Por qué la clase de voltaje por sí sola no define el problema de la prueba.
La industria se ha decantado por dos rangos de voltaje de funcionamiento para los sistemas de tracción: arquitecturas de 400 V, aún comunes en plataformas de consumo masivo, y arquitecturas de 800 V, que se están convirtiendo en el estándar para vehículos con capacidad de carga rápida. Sin embargo, el voltaje nominal del bus no determina los requisitos de aislamiento durante las pruebas. Lo que importa es el voltaje de funcionamiento en condiciones de fallo, el grado de contaminación del entorno de prueba y la categoría de sobretensión que debe soportar el equipo.

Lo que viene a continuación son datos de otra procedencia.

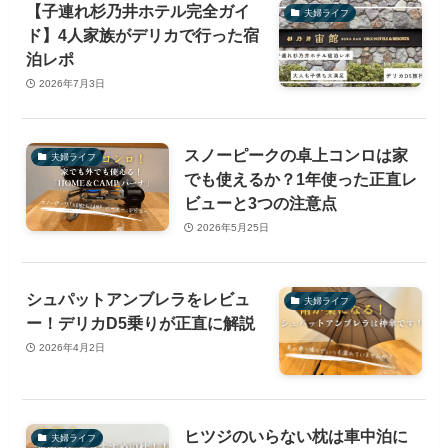
【子連れ杉乃井ホテル完全ガイ
夫婦ライフ
ド】4人家族がデリカで行った宿
泊レポ
2026年7月3日
スノーピークの卓上コンロは家
夫婦ライフ
でも使えるか？1年使った正直レ
ビューと3つの注意点
2026年5月25日
シュパットアンブレラをレビュ
夫婦ライフ
ー！デリカD5乗りが正直に解説
2026年4月2日
ヒツジのいらない枕は車中泊に
夫婦ライフ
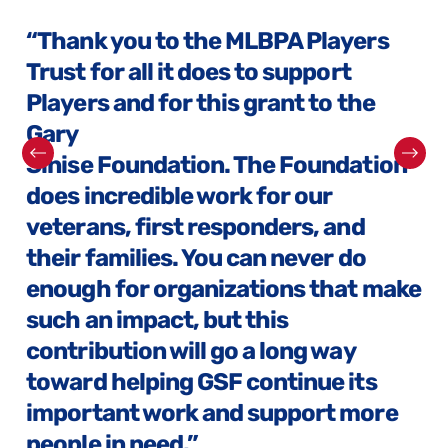
“Thank you to the MLBPA Players
Trust for all it does to support
Players and for this grant to the
Gary
Sinise Foundation. The Foundation
does incredible work for our
veterans, first responders, and
their families. You can never do
enough for organizations that make
such an impact, but this
contribution will go a long way
toward helping GSF continue its
important work and support more
people in need.”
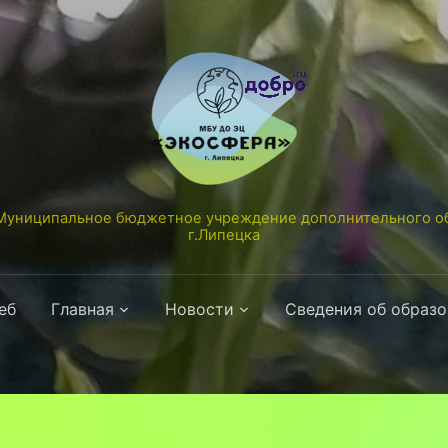
униципальное бюджетное учреждение дополнительного об
г.Липецка
еб
Главная
Новости
Сведения об образ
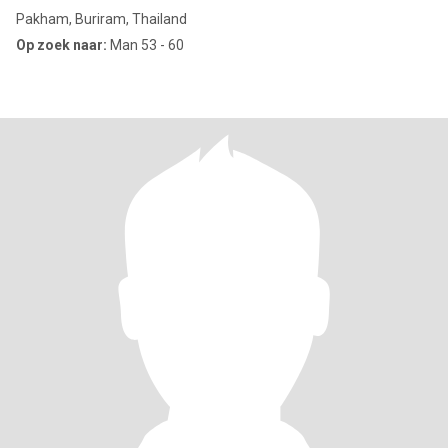
Pakham, Buriram, Thailand
Op zoek naar:
Man 53 - 60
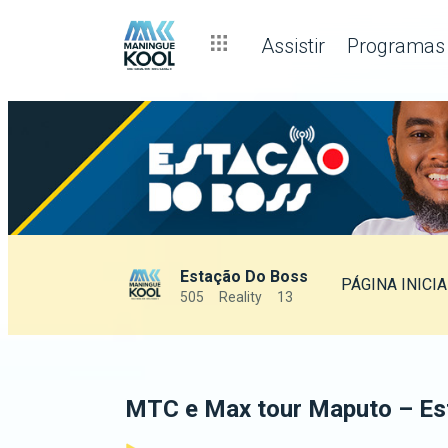
Assistir
Programas
Estação Do Boss
PÁGINA INICIA
505
Reality
13
MTC e Max tour Maputo – Es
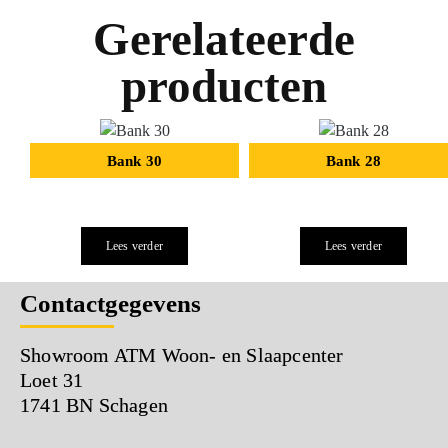
Gerelateerde
producten
Bank 30
Bank 28
Lees verder
Lees verder
Contactgegevens
Showroom ATM Woon- en Slaapcenter
Loet 31
1741 BN Schagen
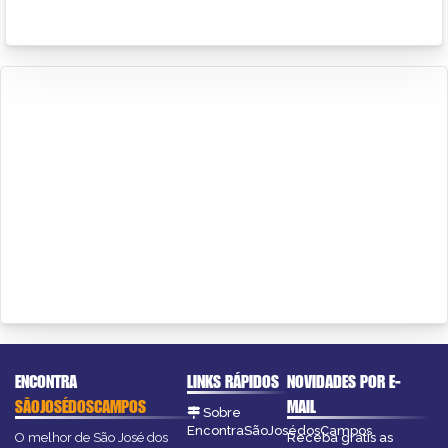
ENCONTRA
LINKS RÁPIDOS
NOVIDADES POR E-
SÃOJOSÉDOSCAMPOS
MAIL
Sobre
EncontraSãoJosédosCampos
O melhor de São José dos
Receba grátis as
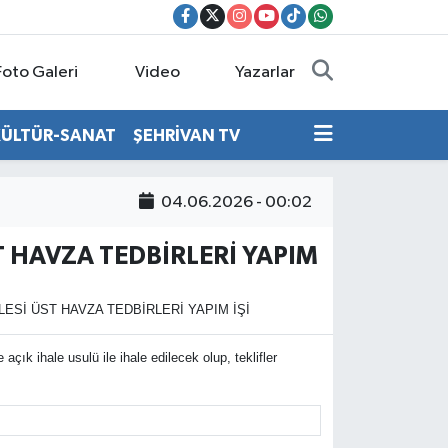
Foto Galeri
Video
Yazarlar
KÜLTÜR-SANAT
ŞEHRİVAN TV
04.06.2026 - 00:02
 HAVZA TEDBİRLERİ YAPIM
ESİ ÜST HAVZA TEDBİRLERİ YAPIM İŞİ
k ihale usulü ile ihale edilecek olup, teklifler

La norma IEC 60664-1 sigue siendo el marco de referencia, y conviene aplicar sus tablas en lugar de asumir que una sonda o caja divisora con una tensión nominal de 1000 V es automáticamente adecuada. Las distancias de fuga y de aislamiento varían en función de la tensión y el grado de contaminación, y una mesa de laboratorio cubierta de residuos de refrigerante, polvo de una zona de mecanizado cercana o polvo común no se considera de grado de contaminación 1, independientemente de lo que indique la hoja de datos. Los dispositivos de prueba que resultaron adecuados para la validación a 400 V suelen ser insuficientes al reutilizarlos sin modificaciones para programas de 800 V, ya que la distancia de fuga requerida prácticamente se duplica en lugar de aumentar linealmente.
En lo que respecta específicamente a los sistemas de prueba OBC y BMS, en la práctica suelen surgir tres clases de aislamiento:
El aislamiento básico es suficiente para la separación de circuitos internos donde una sola falla no expone a una persona a voltajes peligrosos, pero rara vez es suficiente para la barrera entre un simulador de fuente de alto voltaje y la electrónica de medición y control de bajo voltaje que un operador tocará.

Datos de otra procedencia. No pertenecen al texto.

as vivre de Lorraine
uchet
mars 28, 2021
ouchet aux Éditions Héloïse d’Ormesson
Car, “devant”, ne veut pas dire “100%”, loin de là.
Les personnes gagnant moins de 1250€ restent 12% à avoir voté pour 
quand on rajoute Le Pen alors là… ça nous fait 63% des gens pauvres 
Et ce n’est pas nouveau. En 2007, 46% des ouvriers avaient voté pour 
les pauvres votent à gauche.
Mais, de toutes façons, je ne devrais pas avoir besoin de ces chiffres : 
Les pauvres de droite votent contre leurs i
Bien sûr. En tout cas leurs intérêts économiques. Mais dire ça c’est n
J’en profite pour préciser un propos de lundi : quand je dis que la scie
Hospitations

El aislamiento reforzado —que proporciona una protección equivalente a un doble aislamiento en una sola barrera— es lo que la mayoría de los diseñadores de sistemas de prueba especifican para la interfaz entre el lado de emulación de alta tensión (simulador de batería, fuente de CC, banco de carga) y el lado de control/adquisición de datos de baja tensión. Es aquí donde los amplificadores aislados, los front-ends ADC aislados y la retroalimentación de control de puerta con aislamiento óptico o por transformador justifican su precio superior.
El aislamiento funcional, por el contrario, existe únicamente para permitir que el circuito funcione —no ofrece ninguna garantía de seguridad— y confundirlo con el aislamiento básico durante una evaluación de riesgos es un error que aparece con más frecuencia de la que debería en los informes de pruebas internas.

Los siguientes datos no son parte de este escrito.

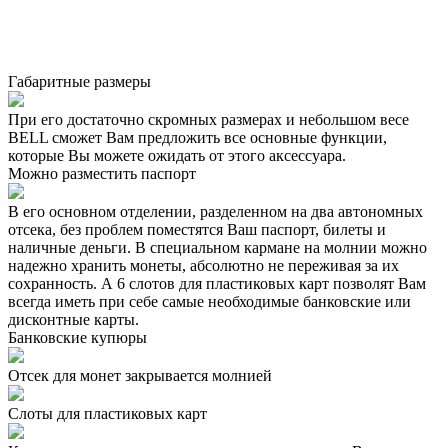
Габаритные размеры
При его достаточно скромных размерах и небольшом весе
BELL сможет Вам предложить все основные функции,
которые Вы можете ожидать от этого аксессуара.
Можно разместить паспорт
В его основном отделении, разделенном на два автономных
отсека, без проблем поместятся Ваш паспорт, билеты и
наличные деньги. В специальном кармане на молнии можно
надежно хранить монеты, абсолютно не переживая за их
сохранность. А 6 слотов для пластиковых карт позволят Вам
всегда иметь при себе самые необходимые банковские или
дисконтные карты.
Банковские купюры
Отсек для монет закрывается молнией
Слоты для пластиковых карт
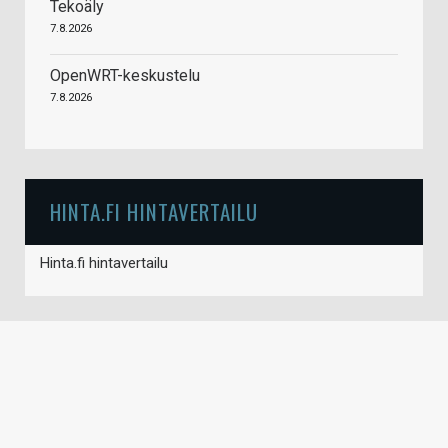
Tekoäly
7.8.2026
OpenWRT-keskustelu
7.8.2026
HINTA.FI HINTAVERTAILU
Hinta.fi hintavertailu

Las pruebas de rigidez dieléctrica (Hipot) y de resistencia de aislamiento según las normas IEC 60950/62368 o las normas específicas para automoción ISO 6469-3 y GB/T 18384/18487 no son meros trámites de cumplimiento; son herramientas de diagnóstico. Un paquete de baterías o un ordenador de a bordo que supera la prueba de resistencia de aislamiento a 500 V, pero falla a la tensión de prueba más alta especificada para su tensión de funcionamiento real, indica algo sobre el margen de seguridad, no solo sobre si cumple o no con los requisitos. Estos datos de margen cobran mayor importancia cuando el mismo diseño se utiliza durante diez años en un entorno vehicular con altas temperaturas, vibraciones y exposición a la sal.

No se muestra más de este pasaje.